Meu professor e amigo Leopoldo de Meis, hoje professor emérito da Universidade Federal do Rio de Janeiro (UFRJ), sempre diz que toda atividade criativa – seja na ciência, na arte ou em qualquer outra ação humana – é função da intuição.
Esta pode ser definida como o clique evanescente que nos ilumina ocasionalmente, abrindo caminhos para a criação de um conceito científico novo, de uma representação artística original, ou simplesmente para a resposta a alguma pergunta complicada. A intuição seria algo surpreendente, livre, desprovido de lógica, surgido dos devaneios do pensamento, e resultaria em algo não convencional, além dos controles do que já é aceito e considerado “normal”.
Sendo assim tão livre, leve e solto, nem por isso o pensamento criativo deixa de ser um produto da função cerebral – e é, portanto, acessível à investigação dos neurocientistas. Pelo menos, essa é uma hipótese de trabalho suscetível a teste. Mas como algo tão efêmero e aleatório poderia ser objeto de pesquisa experimental? Como se poderia “flagrar” o cérebro em plena ação criativa?
A história da pintora norte-americana Anne Adams nos dá algumas pistas. Essa artista morreu em 2007 aos 67 anos, após uma longa doença neurodegenerativa que deve ter começado uns quinze anos antes – em 1997 ela já apresentava atrofia cerebral localizada na região de comando da fala, no hemisfério esquerdo. No início de sua carreira, Adams tinha um estilo realista e ingênuo, que se transformou subitamente em uma pintura abstrata, detalhista e muito original quando a doença ainda deveria estar começando, sem os sintomas que a levaram a perder completamente a capacidade de falar.
Bolero de Ravel pintado
Nessa ocasião, Anne Adams teve a idéia de transpor para a pintura a intrigante e famosa obra musical do compositor francês Maurice Ravel (1875-1937) – o Bolero. Surgiu um quadro que representa visualmente uma experiência auditiva inesquecível até para os que não a apreciam – a repetição compulsiva de uma mesma seqüência melódica em uma ascendente de intensidade e complexidade orquestral que termina em um clímax de enorme massa sonora.

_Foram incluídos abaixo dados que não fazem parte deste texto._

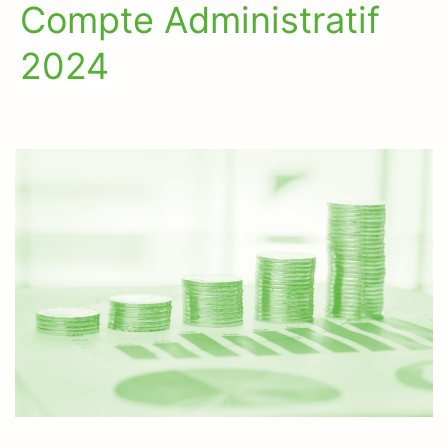
Compte Administratif
2024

O díptico à esquerda é Desvendando Bolero, pintado por Anne Adams em 1994, e o quadro à direita é Pi, de 1998. No díptico, cada compasso é representado por um quadrinho cuja altura indica o volume sonoro crescente da obra de Ravel. No quadro, o mosaico de quadrados coloridos codifica os decimais de π, mostrando a aleatoriedade da expansão decimal desse número irracional. Reproduzido de Seeley e colaboradores (2008).
Alguns anos depois, Anne Adams teve outro momento de grande criatividade e decidiu pintar um conceito abstrato, traduzindo em um enorme tabuleiro colorido a expansão decimal do número irracional π, que os matemáticos descrevem como a razão entre o perímetro e o diâmetro de uma circunferência.
O surto criativo da carreira de Anne Adams foi atribuído à degeneração no córtex pré-frontal pelos médicos que acompanharam o caso, liderados por William Seeley, da Universidade da Califórnia em São Francisco (EUA). Segundo eles, essa degeneração, que mais tarde causou a perda da fala, no início teria determinado a “desinibição” das regiões posteriores do córtex cerebral, onde ocorre a confluência das representações sensoriais.
A equipe de Seeley especulou que seria nessas regiões cerebrais posteriores que se estabeleceriam os pensamentos humanos mais complexos, capazes de associar sentidos diferentes e conceitos abstratos. No caso da pintora, essas regiões teriam sido liberadas dos controles executivos do cotidiano e deixadas ao sabor do seu devaneio criativo. Estaria aí o locus cerebral da criatividade?
O surto criativo dos músicos
Confesso que não me pareceu muito convincente a explicação de Seeley e seus colegas, até que topei com um achado mais forte e contundente sobre a base cerebral da criatividade. Trata-se de um trabalho experimental de raro cuidado, publicado recentemente por Charles Limb e Allen Braun, respectivamente dos Institutos Nacionais de Saúde e da Universidade Johns Hopkins, ambos nos Estados Unidos.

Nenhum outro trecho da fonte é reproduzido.